┌─ Extracted entries

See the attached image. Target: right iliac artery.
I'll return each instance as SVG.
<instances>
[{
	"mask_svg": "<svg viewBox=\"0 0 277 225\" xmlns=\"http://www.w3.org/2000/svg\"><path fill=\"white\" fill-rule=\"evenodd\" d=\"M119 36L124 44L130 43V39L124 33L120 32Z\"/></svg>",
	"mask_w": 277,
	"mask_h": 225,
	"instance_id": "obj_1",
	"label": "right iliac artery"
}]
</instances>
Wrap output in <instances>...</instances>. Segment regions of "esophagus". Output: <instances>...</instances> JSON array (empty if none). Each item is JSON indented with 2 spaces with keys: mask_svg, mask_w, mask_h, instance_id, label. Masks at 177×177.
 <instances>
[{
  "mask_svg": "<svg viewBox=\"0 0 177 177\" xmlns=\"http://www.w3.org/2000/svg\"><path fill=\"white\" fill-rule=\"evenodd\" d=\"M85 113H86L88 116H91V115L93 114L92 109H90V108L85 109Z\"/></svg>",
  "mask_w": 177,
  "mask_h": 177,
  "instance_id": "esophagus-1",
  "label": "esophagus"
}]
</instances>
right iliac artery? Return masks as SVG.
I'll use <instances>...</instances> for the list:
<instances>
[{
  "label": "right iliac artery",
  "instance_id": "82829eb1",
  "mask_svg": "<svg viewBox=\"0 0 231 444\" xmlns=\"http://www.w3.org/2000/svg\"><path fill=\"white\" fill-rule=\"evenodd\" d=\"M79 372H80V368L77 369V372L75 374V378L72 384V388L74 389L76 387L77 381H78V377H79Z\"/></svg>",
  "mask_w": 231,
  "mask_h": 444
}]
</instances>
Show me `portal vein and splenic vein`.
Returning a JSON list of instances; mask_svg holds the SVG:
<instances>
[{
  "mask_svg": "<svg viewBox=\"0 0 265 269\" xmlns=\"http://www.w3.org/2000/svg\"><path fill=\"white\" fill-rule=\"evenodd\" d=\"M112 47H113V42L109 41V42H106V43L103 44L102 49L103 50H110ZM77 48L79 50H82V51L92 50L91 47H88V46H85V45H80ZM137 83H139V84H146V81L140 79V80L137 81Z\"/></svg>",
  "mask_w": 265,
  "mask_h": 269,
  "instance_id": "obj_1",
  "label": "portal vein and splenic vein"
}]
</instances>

└─

- Work to be completed:
Word for word, write out each record shown above.

- Task response:
See the attached image. Target: right iliac artery.
I'll return each instance as SVG.
<instances>
[{
	"mask_svg": "<svg viewBox=\"0 0 277 225\" xmlns=\"http://www.w3.org/2000/svg\"><path fill=\"white\" fill-rule=\"evenodd\" d=\"M119 36L124 44L130 43V39L124 33L120 32Z\"/></svg>",
	"mask_w": 277,
	"mask_h": 225,
	"instance_id": "obj_1",
	"label": "right iliac artery"
}]
</instances>
Wrap output in <instances>...</instances>. Segment regions of "esophagus". Output: <instances>...</instances> JSON array (empty if none). Each item is JSON indented with 2 spaces with keys: mask_svg, mask_w, mask_h, instance_id, label. Masks at 177×177.
 <instances>
[{
  "mask_svg": "<svg viewBox=\"0 0 177 177\" xmlns=\"http://www.w3.org/2000/svg\"><path fill=\"white\" fill-rule=\"evenodd\" d=\"M85 113H86L88 116H91V115L93 114L92 109H90V108L85 109Z\"/></svg>",
  "mask_w": 177,
  "mask_h": 177,
  "instance_id": "esophagus-1",
  "label": "esophagus"
}]
</instances>
right iliac artery? Return masks as SVG.
I'll use <instances>...</instances> for the list:
<instances>
[{
  "label": "right iliac artery",
  "instance_id": "82829eb1",
  "mask_svg": "<svg viewBox=\"0 0 231 444\" xmlns=\"http://www.w3.org/2000/svg\"><path fill=\"white\" fill-rule=\"evenodd\" d=\"M79 372H80V368L77 369V372L75 374V378L72 384V388L74 389L76 387L77 381H78V377H79Z\"/></svg>",
  "mask_w": 231,
  "mask_h": 444
}]
</instances>
Show me `portal vein and splenic vein`.
Returning a JSON list of instances; mask_svg holds the SVG:
<instances>
[{
  "mask_svg": "<svg viewBox=\"0 0 265 269\" xmlns=\"http://www.w3.org/2000/svg\"><path fill=\"white\" fill-rule=\"evenodd\" d=\"M112 47H113V42L109 41V42H106V43L103 44L102 49L103 50H110ZM77 48L79 50H82V51L92 50L91 47H88V46H85V45H80ZM137 83H139V84H146V81L140 79V80L137 81Z\"/></svg>",
  "mask_w": 265,
  "mask_h": 269,
  "instance_id": "obj_1",
  "label": "portal vein and splenic vein"
}]
</instances>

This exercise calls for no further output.